Involvement with young people has reached into the classroom when in cooperation with the Faculty of Dentistry at UBC, a program was developed to emphasize oral health.

“One of the benefits of the program were the resources that were distributed to students,” said Dwayne Anderson, the vice principal for Houston Secondary School and Twain Sullivan. “Toothbrushes, toothpaste as well as information was presented to students.”

“Dr.
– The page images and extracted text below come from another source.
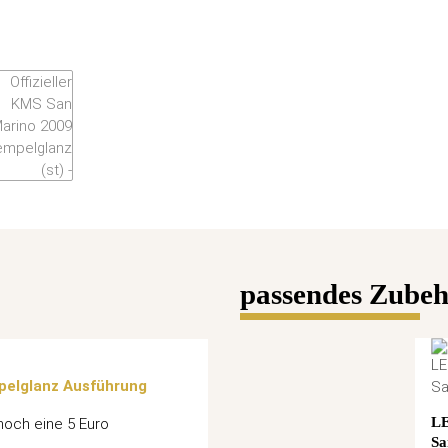
passendes Zubehö
mpelglanz Ausführung
L
noch eine 5 Euro
Sa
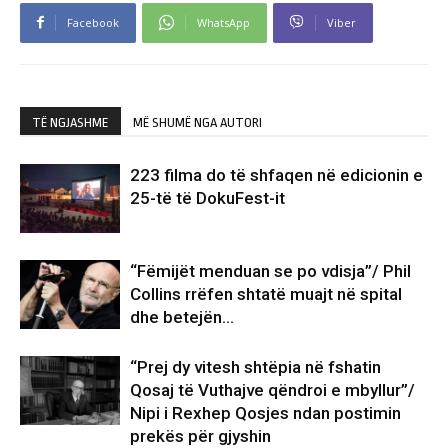
Facebook
WhatsApp
Viber
TË NGJASHME
MË SHUMË NGA AUTORI
223 filma do të shfaqen në edicionin e
25-të të DokuFest-it
“Fëmijët menduan se po vdisja”/ Phil
Collins rrëfen shtatë muajt në spital
dhe betejën…
“Prej dy vitesh shtëpia në fshatin
Qosaj të Vuthajve qëndroi e mbyllur”/
Nipi i Rexhep Qosjes ndan postimin
prekës për gjyshin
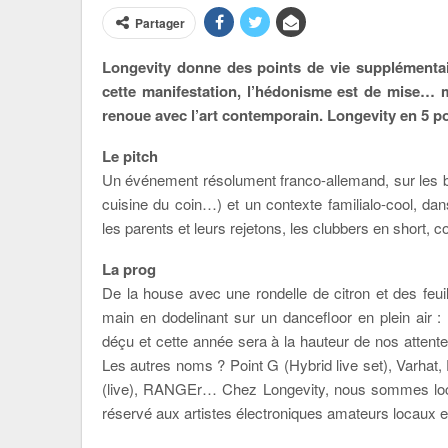
Partager
Longevity donne des points de vie supplémentair
cette manifestation, l’hédonisme est de mise… ma
renoue avec l’art contemporain. Longevity en 5 po
Le pitch
Un événement résolument franco-allemand, sur les bor
cuisine du coin…) et un contexte familialo-cool, dan
les parents et leurs rejetons, les clubbers en short,
La prog
De la house avec une rondelle de citron et des feu
main en dodelinant sur un dancefloor en plein air :
déçu et cette année sera à la hauteur de nos attent
Les autres noms ? Point G (Hybrid live set), Varhat, 
(live), RANGEr… Chez Longevity, nous sommes locavo
réservé aux artistes électroniques amateurs locaux e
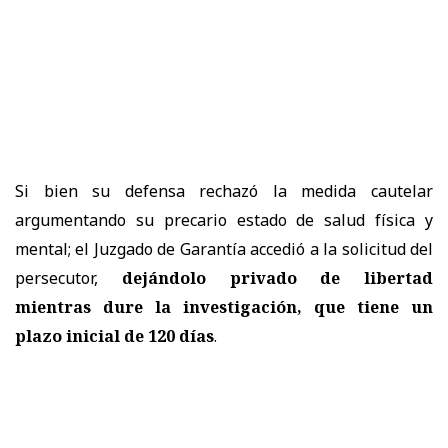
Si bien su defensa rechazó la medida cautelar
argumentando su precario estado de salud física y
mental; el Juzgado de Garantía accedió a la solicitud del
persecutor,
dejándolo privado de libertad
mientras dure la investigación, que tiene un
plazo inicial de 120 días
.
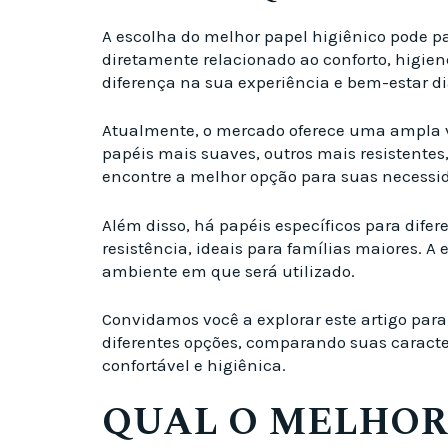
A escolha do melhor papel higiênico pode p
diretamente relacionado ao conforto, higien
diferença na sua experiência e bem-estar di
Atualmente, o mercado oferece uma ampla va
papéis mais suaves, outros mais resistente
encontre a melhor opção para suas necessida
Além disso, há papéis específicos para dife
resistência, ideais para famílias maiores. A
ambiente em que será utilizado.
Convidamos você a explorar este artigo para
diferentes opções, comparando suas caracte
confortável e higiênica.
QUAL O MELHOR 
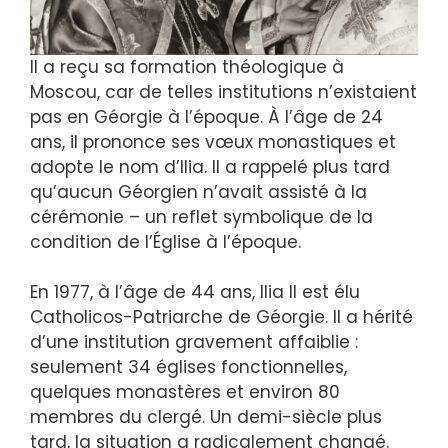
Il a reçu sa formation théologique à
Moscou, car de telles institutions n’existaient
pas en Géorgie à l’époque. À l’âge de 24
ans, il prononce ses vœux monastiques et
adopte le nom d’Ilia. Il a rappelé plus tard
qu’aucun Géorgien n’avait assisté à la
cérémonie – un reflet symbolique de la
condition de l’Église à l’époque.
En 1977, à l’âge de 44 ans, Ilia II est élu
Catholicos-Patriarche de Géorgie. Il a hérité
d’une institution gravement affaiblie :
seulement 34 églises fonctionnelles,
quelques monastères et environ 80
membres du clergé. Un demi-siècle plus
tard, la situation a radicalement changé.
Odoh’s commitment and work ethic towards the health of our community is evident and appreciated,” Anderson added.

Within the broader community, Dr. Odoh responded to the opiod crisis by helping establish a local Narcotics Anonymous presence and he also provides support for Alcoholics Anonymous.

This isn’t the first time Dr. Odoh has been recognized for his community work.

Together with four other northwest physicians, two awards were won for introducing the Canadian Health Advanced by Nutrition and Graded Exercise (CHANGE) program which involved physicians, kinesiologists and dietitians to bring life-style changes to individuals to diminish or even reverse the risk of heart disease, diabetes and other chronic diseases.

On a professional level, Dr. Odoh teaches medical students through the UNBC Northern Medical Program and works with nursing students rotating through the Houston Health Centre.

He also volunteers with the local soup kitchen and writes a monthly column for Houston Today.

Dr. Odoh was nominated by Colleen Enns, the site administrator for Our Lady of the Rosary Hospital in Castor, Alberta.

“With such great evidence of dedication that has certainly made an incredible impact on his community, as well as provincially, and nationally, I hope you will consider Dr. Onuora Odoh as a very deserving candidate for the Rural Community Impact Award,” she wrote.